The task – Filter the records below, keeping only lines with the string "jest".

# # # #

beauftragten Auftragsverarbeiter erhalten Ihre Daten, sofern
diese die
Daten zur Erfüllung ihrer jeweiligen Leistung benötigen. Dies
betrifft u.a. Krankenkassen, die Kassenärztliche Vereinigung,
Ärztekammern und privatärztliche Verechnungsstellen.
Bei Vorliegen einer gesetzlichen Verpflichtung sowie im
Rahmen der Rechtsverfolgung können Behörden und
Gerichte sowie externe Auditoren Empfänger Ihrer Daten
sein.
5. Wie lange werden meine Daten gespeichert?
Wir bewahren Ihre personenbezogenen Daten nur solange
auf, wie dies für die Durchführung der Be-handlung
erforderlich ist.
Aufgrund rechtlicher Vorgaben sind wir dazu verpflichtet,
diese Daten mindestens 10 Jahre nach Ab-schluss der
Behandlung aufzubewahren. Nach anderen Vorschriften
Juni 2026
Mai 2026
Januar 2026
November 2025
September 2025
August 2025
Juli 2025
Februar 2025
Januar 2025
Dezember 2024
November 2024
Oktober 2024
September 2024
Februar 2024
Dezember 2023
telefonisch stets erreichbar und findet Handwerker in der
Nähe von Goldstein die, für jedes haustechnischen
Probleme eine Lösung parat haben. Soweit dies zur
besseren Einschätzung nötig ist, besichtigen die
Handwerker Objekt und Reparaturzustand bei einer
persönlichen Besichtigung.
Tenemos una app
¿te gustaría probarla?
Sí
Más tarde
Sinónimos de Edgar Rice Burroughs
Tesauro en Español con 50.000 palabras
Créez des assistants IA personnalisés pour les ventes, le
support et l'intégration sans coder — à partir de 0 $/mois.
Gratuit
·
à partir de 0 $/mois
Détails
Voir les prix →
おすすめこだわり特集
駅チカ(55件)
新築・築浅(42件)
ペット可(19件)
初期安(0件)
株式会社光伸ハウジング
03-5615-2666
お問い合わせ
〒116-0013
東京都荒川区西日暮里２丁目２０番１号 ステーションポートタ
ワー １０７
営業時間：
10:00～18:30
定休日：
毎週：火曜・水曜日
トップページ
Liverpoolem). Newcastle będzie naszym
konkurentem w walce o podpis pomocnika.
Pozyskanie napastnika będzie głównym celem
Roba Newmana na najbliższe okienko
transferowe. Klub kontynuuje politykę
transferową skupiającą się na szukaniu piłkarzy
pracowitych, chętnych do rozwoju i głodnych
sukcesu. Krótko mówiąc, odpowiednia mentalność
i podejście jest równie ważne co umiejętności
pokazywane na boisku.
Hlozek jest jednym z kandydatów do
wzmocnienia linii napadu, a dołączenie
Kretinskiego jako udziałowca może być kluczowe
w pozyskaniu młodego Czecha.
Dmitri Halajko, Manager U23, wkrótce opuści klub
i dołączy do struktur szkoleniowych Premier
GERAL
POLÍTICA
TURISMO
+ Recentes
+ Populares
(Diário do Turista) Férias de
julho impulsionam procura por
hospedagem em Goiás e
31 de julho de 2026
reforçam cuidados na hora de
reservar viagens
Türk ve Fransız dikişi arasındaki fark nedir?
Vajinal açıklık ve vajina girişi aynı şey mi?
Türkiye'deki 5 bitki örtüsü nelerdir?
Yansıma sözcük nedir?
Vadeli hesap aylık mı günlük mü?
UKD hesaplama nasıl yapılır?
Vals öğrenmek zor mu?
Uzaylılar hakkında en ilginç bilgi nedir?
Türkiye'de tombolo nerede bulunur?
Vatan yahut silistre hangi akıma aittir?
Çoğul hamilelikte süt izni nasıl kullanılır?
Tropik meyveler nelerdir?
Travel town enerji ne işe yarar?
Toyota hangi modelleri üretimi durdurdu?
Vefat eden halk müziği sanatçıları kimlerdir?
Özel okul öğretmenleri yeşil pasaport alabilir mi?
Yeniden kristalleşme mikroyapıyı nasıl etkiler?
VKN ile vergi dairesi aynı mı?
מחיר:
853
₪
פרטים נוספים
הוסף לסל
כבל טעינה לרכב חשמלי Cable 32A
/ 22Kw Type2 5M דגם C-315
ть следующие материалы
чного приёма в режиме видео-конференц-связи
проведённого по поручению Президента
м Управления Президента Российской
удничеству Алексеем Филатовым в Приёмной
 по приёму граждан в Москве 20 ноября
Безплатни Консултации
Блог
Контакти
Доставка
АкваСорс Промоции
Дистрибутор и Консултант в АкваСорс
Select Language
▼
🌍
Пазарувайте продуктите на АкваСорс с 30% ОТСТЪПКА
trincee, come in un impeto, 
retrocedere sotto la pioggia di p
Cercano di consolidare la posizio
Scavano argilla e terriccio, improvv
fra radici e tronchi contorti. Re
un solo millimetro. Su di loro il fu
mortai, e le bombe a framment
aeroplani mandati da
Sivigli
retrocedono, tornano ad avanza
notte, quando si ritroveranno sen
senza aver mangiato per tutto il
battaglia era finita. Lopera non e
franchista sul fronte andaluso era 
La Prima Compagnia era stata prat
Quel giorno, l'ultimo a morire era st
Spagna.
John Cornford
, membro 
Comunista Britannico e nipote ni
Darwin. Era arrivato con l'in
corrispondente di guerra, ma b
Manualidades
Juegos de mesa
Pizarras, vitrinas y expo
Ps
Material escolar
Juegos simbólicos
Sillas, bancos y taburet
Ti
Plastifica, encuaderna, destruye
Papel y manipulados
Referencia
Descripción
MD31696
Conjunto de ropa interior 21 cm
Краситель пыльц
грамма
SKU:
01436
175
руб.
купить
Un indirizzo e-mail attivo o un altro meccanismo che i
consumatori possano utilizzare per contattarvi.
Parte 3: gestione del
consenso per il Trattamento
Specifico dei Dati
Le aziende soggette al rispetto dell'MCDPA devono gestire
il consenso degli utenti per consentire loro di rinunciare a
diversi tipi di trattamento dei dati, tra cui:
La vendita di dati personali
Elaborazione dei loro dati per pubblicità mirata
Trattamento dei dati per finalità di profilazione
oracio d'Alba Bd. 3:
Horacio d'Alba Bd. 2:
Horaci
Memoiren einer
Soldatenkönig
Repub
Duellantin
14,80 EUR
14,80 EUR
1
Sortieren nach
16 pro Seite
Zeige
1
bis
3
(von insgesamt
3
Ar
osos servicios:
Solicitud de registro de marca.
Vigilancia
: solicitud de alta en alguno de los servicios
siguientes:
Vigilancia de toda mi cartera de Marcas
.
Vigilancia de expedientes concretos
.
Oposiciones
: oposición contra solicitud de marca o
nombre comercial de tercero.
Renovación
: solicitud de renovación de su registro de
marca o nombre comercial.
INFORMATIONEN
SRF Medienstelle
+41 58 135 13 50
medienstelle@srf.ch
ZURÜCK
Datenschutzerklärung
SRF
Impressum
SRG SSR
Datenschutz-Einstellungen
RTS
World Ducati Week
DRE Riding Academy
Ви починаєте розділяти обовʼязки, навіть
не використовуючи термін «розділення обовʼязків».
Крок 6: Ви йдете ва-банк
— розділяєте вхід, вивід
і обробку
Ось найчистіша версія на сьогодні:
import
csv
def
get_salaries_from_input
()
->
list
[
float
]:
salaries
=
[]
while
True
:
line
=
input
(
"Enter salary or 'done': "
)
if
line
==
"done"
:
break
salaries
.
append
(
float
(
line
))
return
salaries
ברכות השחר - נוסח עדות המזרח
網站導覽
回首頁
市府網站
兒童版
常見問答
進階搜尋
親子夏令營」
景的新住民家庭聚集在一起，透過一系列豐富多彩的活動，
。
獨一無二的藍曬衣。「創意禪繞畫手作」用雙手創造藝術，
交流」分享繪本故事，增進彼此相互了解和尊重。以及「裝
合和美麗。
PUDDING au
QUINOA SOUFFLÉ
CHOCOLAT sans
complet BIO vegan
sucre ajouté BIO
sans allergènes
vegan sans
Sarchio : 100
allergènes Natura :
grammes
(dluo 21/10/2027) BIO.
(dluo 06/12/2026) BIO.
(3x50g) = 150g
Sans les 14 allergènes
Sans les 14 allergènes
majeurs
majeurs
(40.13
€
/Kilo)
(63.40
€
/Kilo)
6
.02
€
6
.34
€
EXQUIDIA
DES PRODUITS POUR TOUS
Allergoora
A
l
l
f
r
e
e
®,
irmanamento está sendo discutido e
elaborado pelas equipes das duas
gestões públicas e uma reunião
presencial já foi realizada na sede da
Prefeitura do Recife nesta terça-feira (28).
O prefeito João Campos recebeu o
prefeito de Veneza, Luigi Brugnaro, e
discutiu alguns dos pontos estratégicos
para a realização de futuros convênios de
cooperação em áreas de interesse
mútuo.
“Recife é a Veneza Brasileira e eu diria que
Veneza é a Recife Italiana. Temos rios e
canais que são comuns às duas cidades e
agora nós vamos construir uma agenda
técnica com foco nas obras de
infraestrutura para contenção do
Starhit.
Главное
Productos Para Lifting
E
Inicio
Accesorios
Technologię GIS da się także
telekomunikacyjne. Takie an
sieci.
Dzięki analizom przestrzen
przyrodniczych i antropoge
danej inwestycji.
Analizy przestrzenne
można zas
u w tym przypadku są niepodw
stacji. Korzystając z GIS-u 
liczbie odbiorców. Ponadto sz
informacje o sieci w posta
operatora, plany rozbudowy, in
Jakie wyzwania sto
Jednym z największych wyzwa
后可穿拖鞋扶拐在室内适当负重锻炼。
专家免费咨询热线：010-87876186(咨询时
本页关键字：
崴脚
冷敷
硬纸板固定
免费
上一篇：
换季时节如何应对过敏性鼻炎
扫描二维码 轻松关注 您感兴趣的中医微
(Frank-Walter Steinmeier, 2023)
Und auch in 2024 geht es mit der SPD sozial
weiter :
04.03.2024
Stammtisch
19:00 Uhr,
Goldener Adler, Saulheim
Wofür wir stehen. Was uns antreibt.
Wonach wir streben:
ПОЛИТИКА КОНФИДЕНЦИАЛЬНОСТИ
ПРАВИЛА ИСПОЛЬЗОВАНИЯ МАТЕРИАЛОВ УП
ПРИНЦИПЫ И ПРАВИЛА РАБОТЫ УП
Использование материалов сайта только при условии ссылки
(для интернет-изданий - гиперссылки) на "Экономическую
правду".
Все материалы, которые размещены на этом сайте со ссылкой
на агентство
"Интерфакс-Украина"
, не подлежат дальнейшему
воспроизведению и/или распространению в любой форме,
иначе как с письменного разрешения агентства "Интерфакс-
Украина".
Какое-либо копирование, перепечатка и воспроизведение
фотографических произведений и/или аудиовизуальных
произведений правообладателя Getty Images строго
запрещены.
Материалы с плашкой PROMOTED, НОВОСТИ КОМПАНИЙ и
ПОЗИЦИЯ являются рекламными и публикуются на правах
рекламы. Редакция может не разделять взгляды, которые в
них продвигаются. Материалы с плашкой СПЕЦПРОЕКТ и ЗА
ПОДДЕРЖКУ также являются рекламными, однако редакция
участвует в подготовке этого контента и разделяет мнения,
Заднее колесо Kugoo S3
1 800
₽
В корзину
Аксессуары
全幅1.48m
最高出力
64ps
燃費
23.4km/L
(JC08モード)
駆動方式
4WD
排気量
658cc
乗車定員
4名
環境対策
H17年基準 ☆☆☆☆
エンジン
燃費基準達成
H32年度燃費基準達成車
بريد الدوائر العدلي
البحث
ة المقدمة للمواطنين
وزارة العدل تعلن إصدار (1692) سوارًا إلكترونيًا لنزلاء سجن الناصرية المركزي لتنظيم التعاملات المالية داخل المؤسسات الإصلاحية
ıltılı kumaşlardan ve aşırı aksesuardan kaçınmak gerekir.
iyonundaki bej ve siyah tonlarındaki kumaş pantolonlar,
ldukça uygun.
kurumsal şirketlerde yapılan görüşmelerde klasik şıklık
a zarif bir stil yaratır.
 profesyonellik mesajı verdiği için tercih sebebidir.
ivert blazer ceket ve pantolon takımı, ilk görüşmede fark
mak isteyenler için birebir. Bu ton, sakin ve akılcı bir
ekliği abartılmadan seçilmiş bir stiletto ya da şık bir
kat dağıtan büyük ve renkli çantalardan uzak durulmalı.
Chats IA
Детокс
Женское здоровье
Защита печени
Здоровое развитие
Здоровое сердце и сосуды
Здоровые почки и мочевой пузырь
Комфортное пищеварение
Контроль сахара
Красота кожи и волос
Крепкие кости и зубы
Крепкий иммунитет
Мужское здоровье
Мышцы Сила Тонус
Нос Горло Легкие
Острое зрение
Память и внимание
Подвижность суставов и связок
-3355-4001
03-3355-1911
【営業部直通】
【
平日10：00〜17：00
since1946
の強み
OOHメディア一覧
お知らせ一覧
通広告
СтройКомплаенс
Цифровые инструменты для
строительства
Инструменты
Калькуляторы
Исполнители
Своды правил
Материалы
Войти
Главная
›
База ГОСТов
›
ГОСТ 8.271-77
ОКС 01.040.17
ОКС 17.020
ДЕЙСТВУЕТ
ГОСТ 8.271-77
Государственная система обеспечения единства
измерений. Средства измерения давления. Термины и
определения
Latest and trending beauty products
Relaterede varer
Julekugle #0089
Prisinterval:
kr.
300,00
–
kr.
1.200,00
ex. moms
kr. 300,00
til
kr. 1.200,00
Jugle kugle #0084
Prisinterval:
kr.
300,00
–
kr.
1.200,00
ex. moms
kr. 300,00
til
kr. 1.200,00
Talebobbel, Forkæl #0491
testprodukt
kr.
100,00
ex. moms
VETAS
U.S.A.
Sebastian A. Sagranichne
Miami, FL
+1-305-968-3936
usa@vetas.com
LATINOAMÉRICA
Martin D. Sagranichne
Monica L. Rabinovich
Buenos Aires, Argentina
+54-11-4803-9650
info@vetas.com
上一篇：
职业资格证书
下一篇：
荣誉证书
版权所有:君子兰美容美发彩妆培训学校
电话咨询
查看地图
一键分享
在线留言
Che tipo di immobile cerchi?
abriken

# # # #

Exercise result –
i podejście jest równie ważne co umiejętności
Hlozek jest jednym z kandydatów do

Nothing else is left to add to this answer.